Uzbekistan: Soviet Pesticides Leave Bitter Legacy
Farmland still contaminated with DDT from past decades, experts say.
Uzbekistan: Soviet Pesticides Leave Bitter Legacy
Farmland still contaminated with DDT from past decades, experts say.
Experts say agricultural land in northwest Uzbekistan is so permeated with pesticides from past decades that it still presents health risks for the farmers who work it.
The soil in Khorezm region and the adjacent autonomous republic of Karakalpakstan is still full of chlorine and other chemicals from the DDT used in cotton production in the Soviet period.
So intensive was the use of pesticides from the 1940s to the end of the 1960s that the Khorezm and Karakalpakstan had 78 aerodromes used by cropspraying planes.
By the early 1970s, DDT was banned as a general agricultural insecticide in the Soviet Union and the United States, and was outlawed by European states over the next few years.

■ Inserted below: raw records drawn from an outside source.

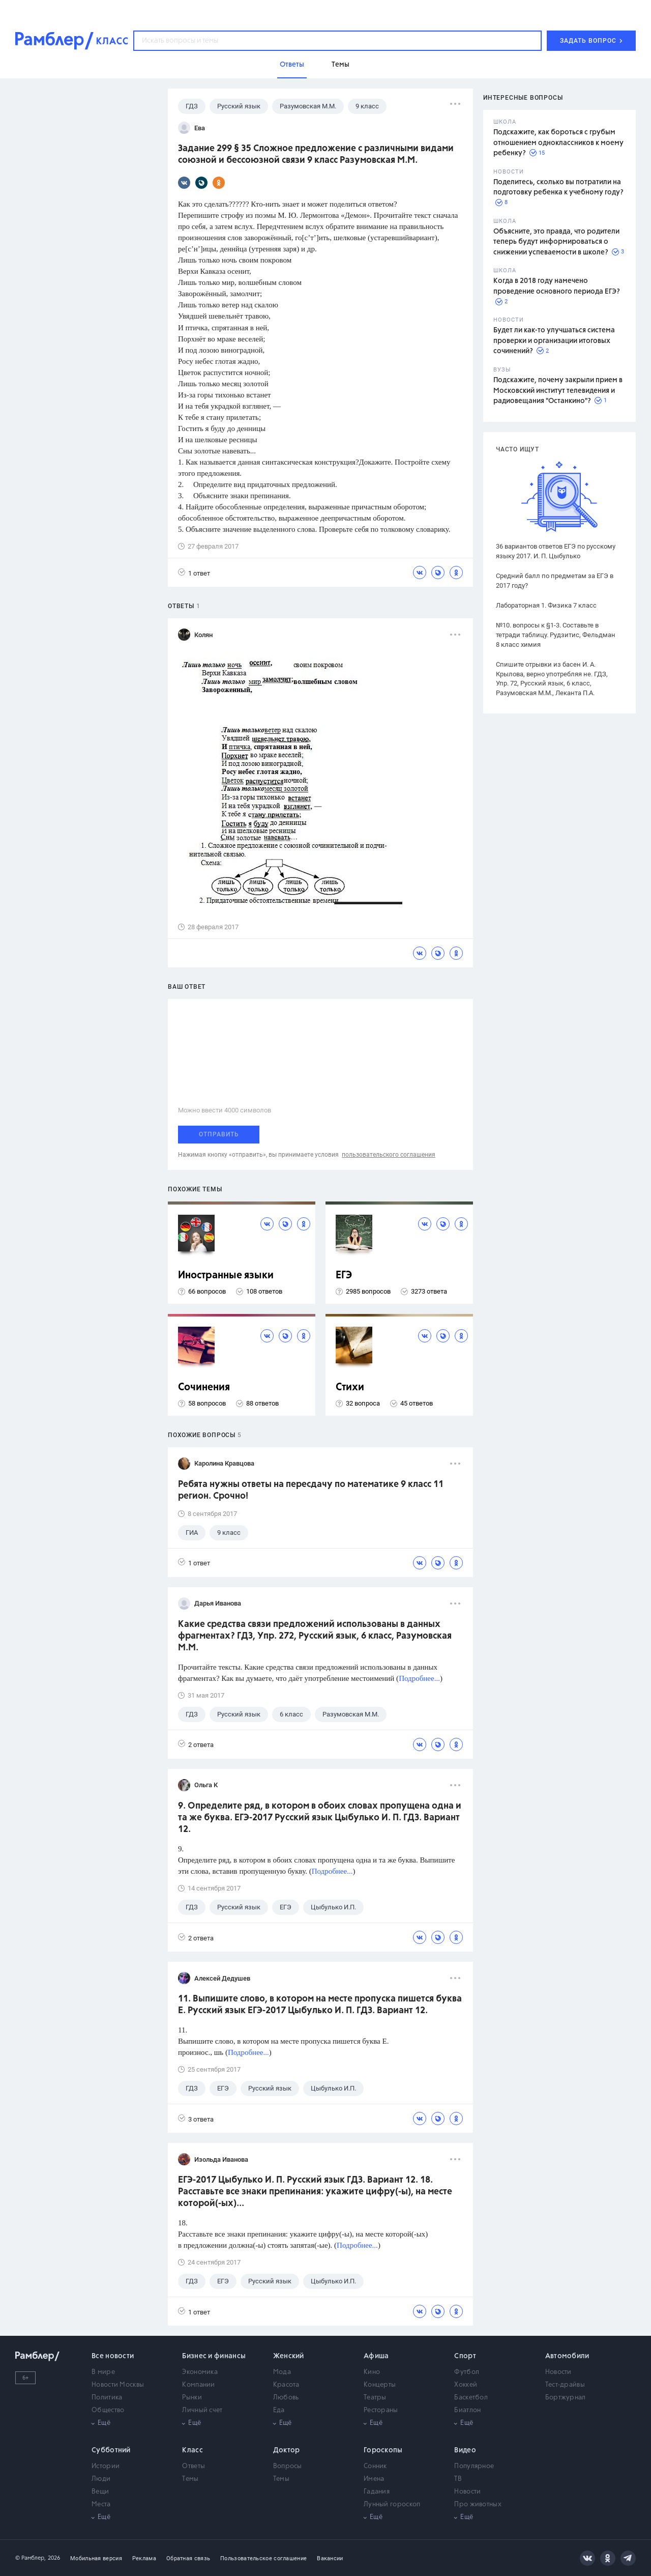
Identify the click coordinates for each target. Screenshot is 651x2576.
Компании (198, 2385)
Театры (375, 2397)
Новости (558, 2372)
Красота (286, 2385)
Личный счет (202, 2410)
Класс (192, 2450)
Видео (465, 2450)
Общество (108, 2410)
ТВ (458, 2479)
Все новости (113, 2356)
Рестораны (381, 2410)
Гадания (377, 2491)
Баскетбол (471, 2397)
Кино (372, 2372)
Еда (279, 2410)
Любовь (286, 2397)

Some reports suggest the pesticide continued to be used in parts of the Soviet Union such as Central Asia.
DDT can remain in the soil for years without breaking down, and given the large volumes used in Soviet Uzbekistan, it continues to contaminate farmland.

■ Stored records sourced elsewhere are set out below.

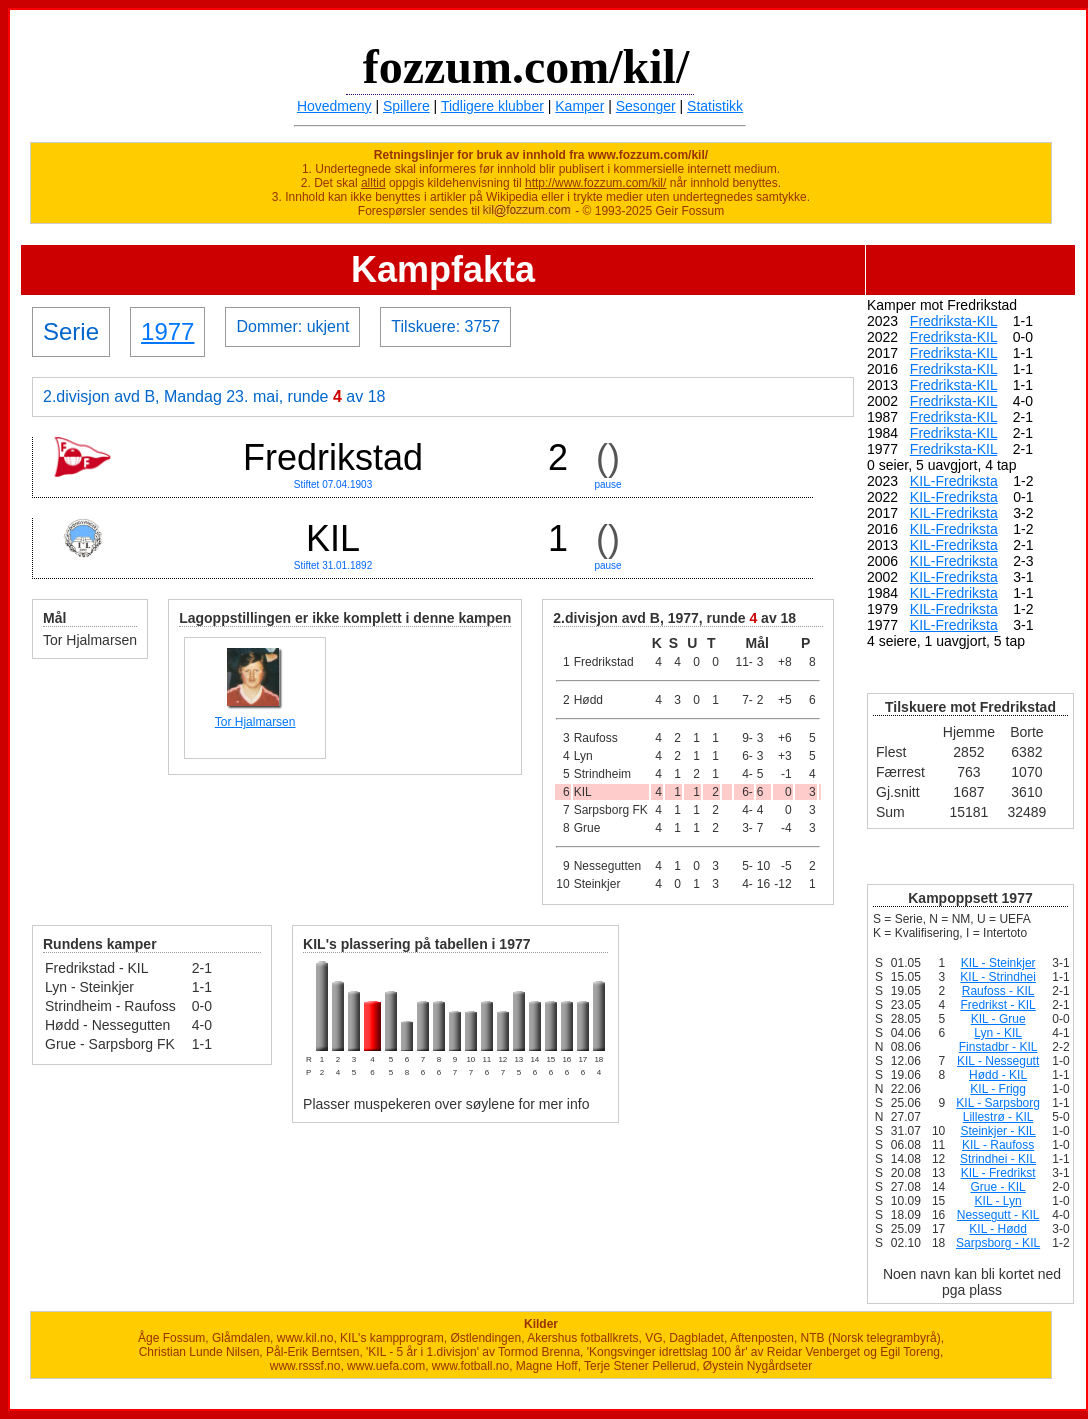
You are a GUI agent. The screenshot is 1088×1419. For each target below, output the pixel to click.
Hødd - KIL (998, 1075)
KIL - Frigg (998, 1089)
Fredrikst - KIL (997, 1005)
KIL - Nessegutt (998, 1061)
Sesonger (646, 106)
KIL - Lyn (998, 1201)
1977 (167, 331)
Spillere (406, 106)
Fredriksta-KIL (953, 321)
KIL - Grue (998, 1019)
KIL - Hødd (998, 1229)
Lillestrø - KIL (998, 1117)
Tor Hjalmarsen (255, 722)
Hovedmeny (334, 106)
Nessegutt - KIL (998, 1215)
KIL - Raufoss (998, 1145)
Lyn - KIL (998, 1033)
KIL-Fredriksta (954, 481)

A scientist in Khorezm says he has data showing that soil contamination by chlorine-based pesticides is 30 times the permissible level.
In the mid-Nineties, government environmental scientists in the newly independent Uzbekistan conducted surveys which led to action to clean up the most polluted areas – chemicals were removed from cropsprayer airstrips and chemical storage facilities all over Uzbekistan, and placed in underground concrete bunkers.
However, no action was taken to decontaminate the farmland, such as taking fields out of use while the topsoil was removed.
In 1998, land in Uzbekistan was parcelled out to newly-created private farms under a leasehold arrangement rather than outright ownership. The old aerodromes were turned into farmland as well.
A journalist in northwest Uzbekistan, who asked not to be named, said the land distribution process was not accompanied by an assessment of soil condition.
As a result, he said, “Farmers were mostly ignorant of the state the land was in and they spread the contaminated topsoil far and wide as they levelled their fields.”
Although cotton continues to be grown on a massive scale as the country’s prime export earner, these days private farmers use some of their land to grown fruit and vegetables, either to eat or to sell at local markets.
The presence of DDT presents a dual risk – chemicals in the soil may affect farm workers directly, and can also make their way into the produce on sale at the market, scientists say.
“I get a reaction – my arms often itch and I get headaches,” said a farmer in the Khiva district of Khorezm. “I don’t spend too much time in the fields.”
A mother in the nearby Urgench district said her school-age daughter and the teachers often told her of cases where pupils showed signs of unexplained allergies or headaches in the classroom.
“They send the children home immediately,” she said. “The school doctors say it isn’t good to live near the fields; it’s dangerous.”
Scientists say pesticides containing chlorine increase the risk of allergies, digestive tract ailments and premature births.
A doctor in Nukus, the local capital in Karakalpakstan, said he had noted a rise in the incidence of illness among people living close to contaminated fields or consuming fruit and vegetables produced on such land.
“We’ve got a serious risk here and there’s a whole range of associated illnesses,” he said. “These include anaemia, digestive tract and stomach ailments, hepatitis, cirrhosis of the liver, and immune system and endocrinal complaints.”
A scientist at the Al-Khwarezmi university in Urgench said traces of chlorine based pesticides had shown up in samples of mothers milk.
In 2006, two local non-government groups, Women for Stable Development and the Save the Aral Sea and Amu Darya Alliance, published a report highlighting concerns about an underground spring 40 kilometres outside Nukus from which people were drawing water.
The spring was located on a former aerodrome used by cropsprayers, and an environmentalist involved in the survey said chemicals were seeping into the water source.
The old airstrips were supposed to have been cleaned up, but volunteer with a non-government group in Nukus said when the wind was blowing from that direction, the nearby village of Qypchoq was hit by “the acrid smell of chemicals”.
“People choke, and many children end up in hospital,” he added.
Despite warnings from doctors and activists, the community here, in what is a particularly arid part of Uzbekistan, continues to take water from the spring to drink and cook with.
(The names of interviewees have been withheld out of concern for their security.)